The Turing Test is a straightforward test of machine intelligence developed in 1950 by British multidisciplinary scientist Alan Turing.
In this test, if a human interacting with a computer is unable to discern whether they are communicating with a computer or a person, the computer has thus demonstrated human intelligence.
Today, artificial intelligence (AI) is commonplace but AI as we know it does not meet the rather high threshold for passing a Turing Test. The computer being tested must not only be able to respond to queries, it must also be able to carry on a two-way conversation that, even if simplistic, is sensible.
Objections to the pass/fail nature of Turing’s test abound, indeed Turing listed a dozen such objections that would cause people to cancel the test’s validity on rational or purely emotional grounds. Some other scientists, for example, have asserted that a computer passing the test reveals that it communicates like a human indistinguishably, but that it doesn’t think like a human.

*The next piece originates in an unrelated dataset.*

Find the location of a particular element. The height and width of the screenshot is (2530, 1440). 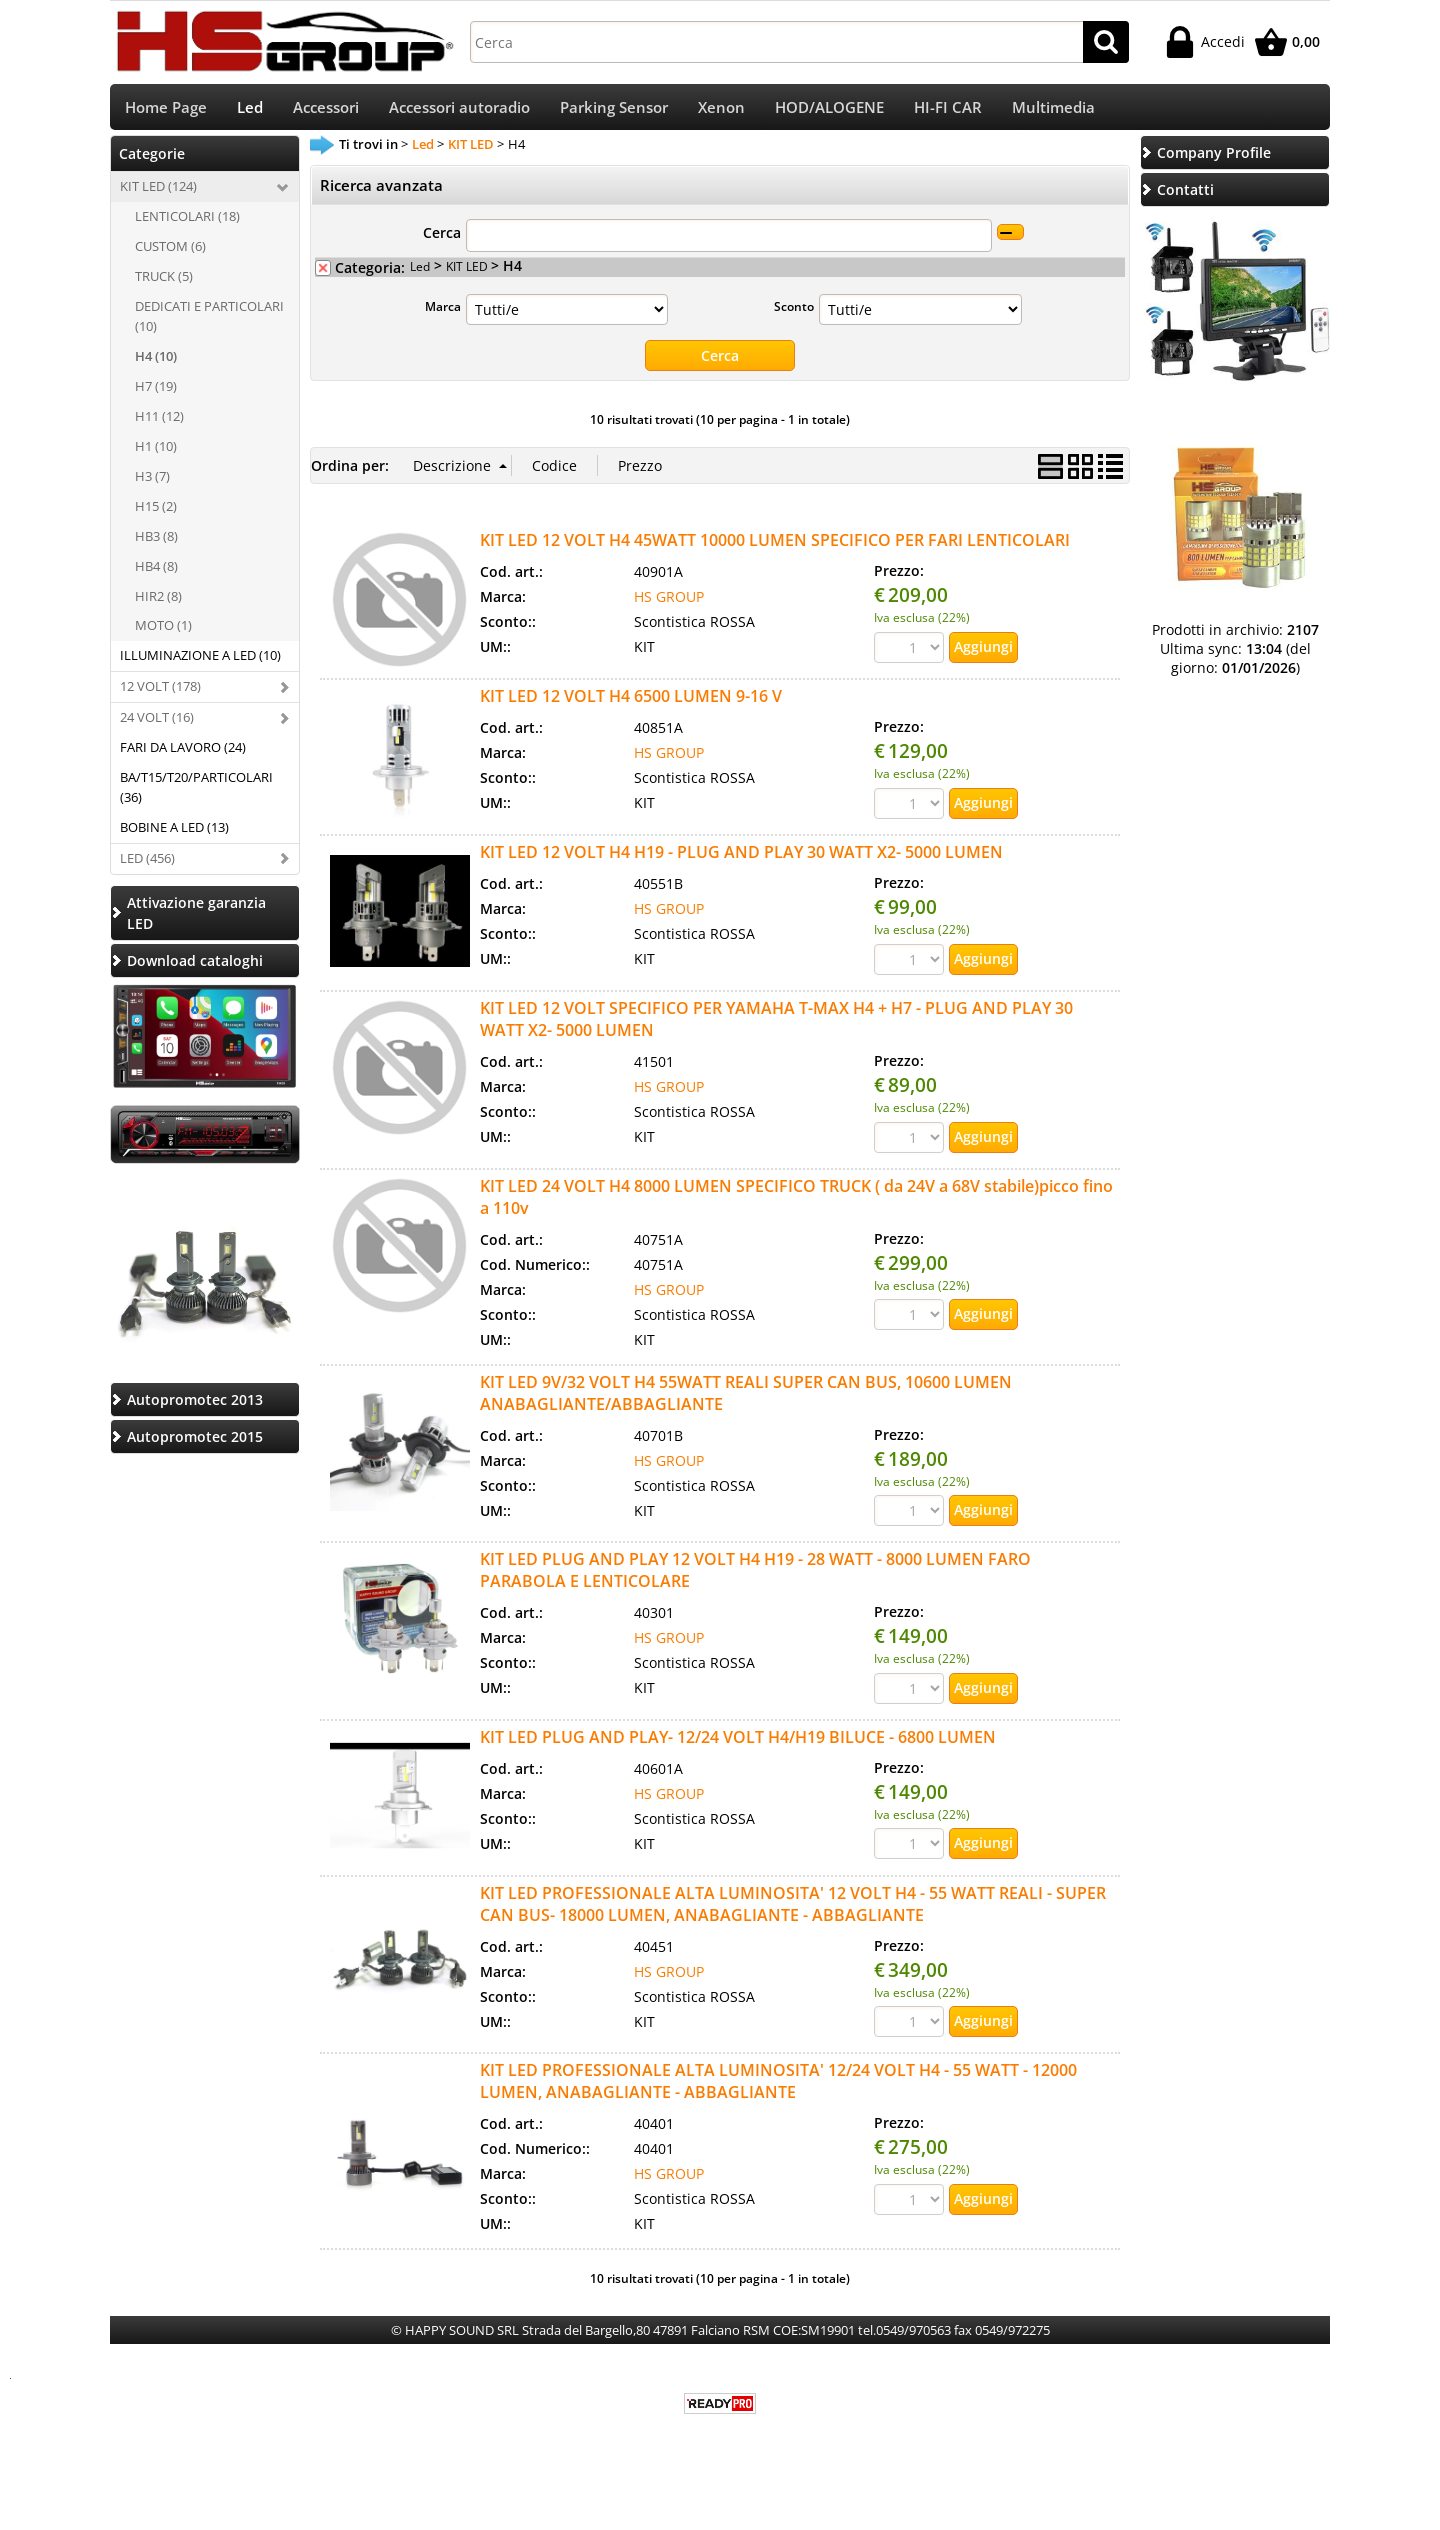 HS GROUP is located at coordinates (669, 602).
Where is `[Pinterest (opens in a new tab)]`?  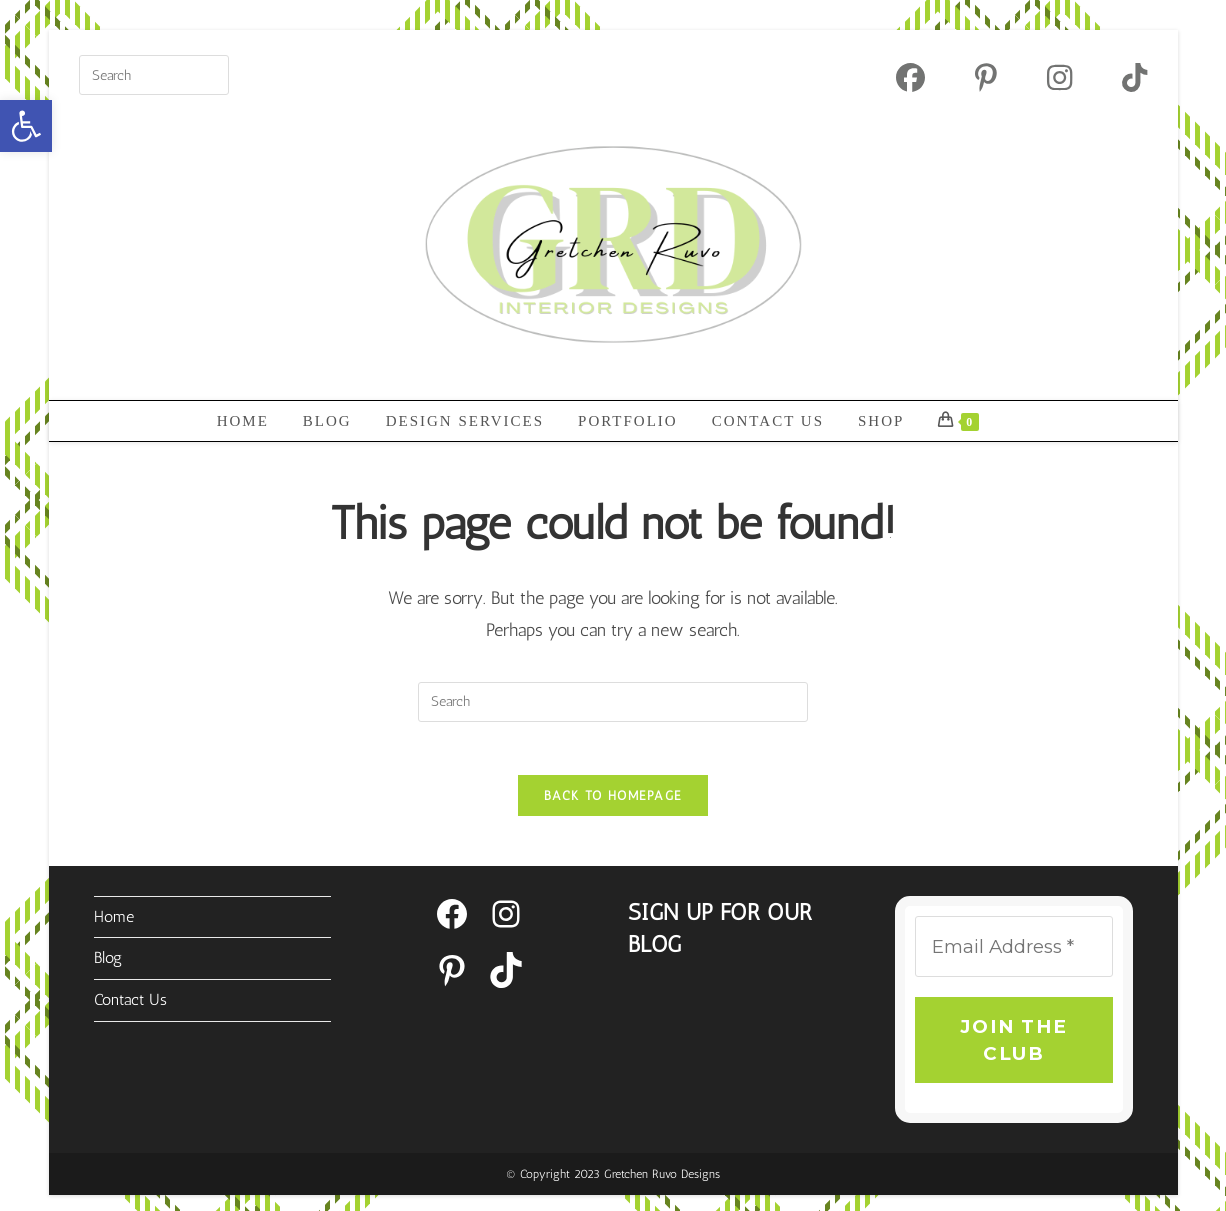 [Pinterest (opens in a new tab)] is located at coordinates (986, 77). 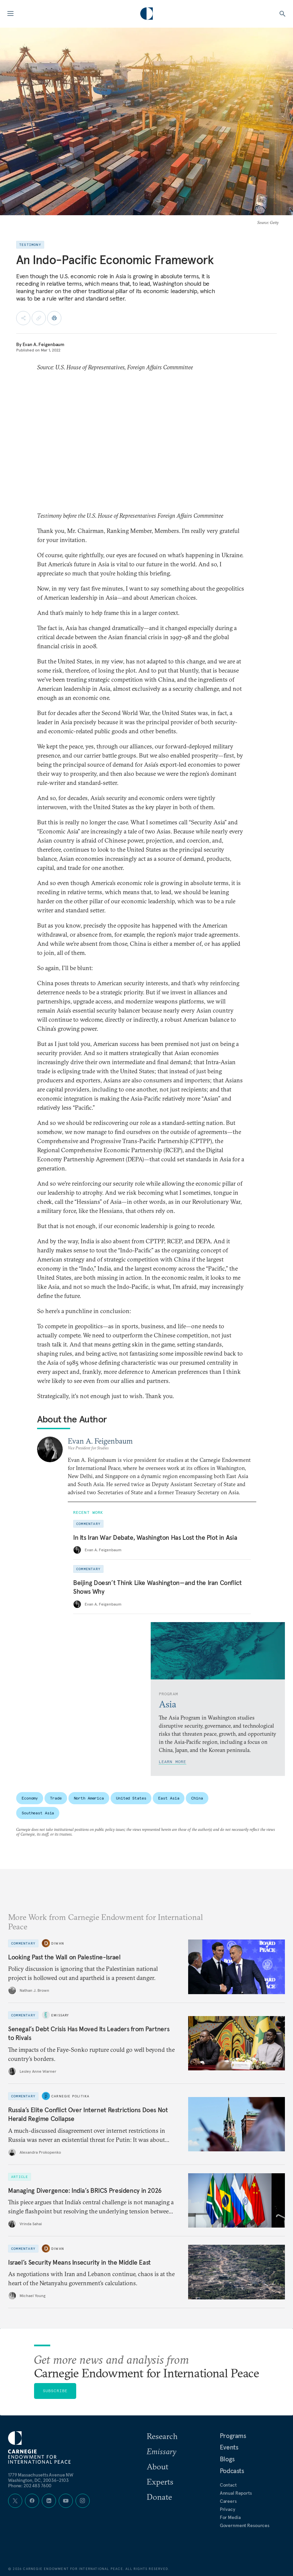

In all, there is a great deal of debate surrounding the limits or potential of AI. The Turing Test sets a benchmark for how these technologies are rigorously evaluated.
“The 2014 sci-fi thriller Ex Machina is a good example of Hollywood’s depiction of a Turing Test. In the film, the highly advanced humanoid AI ‘Ava’ passes the basic test of machine intelligence and indeed demonstrates self-awareness.”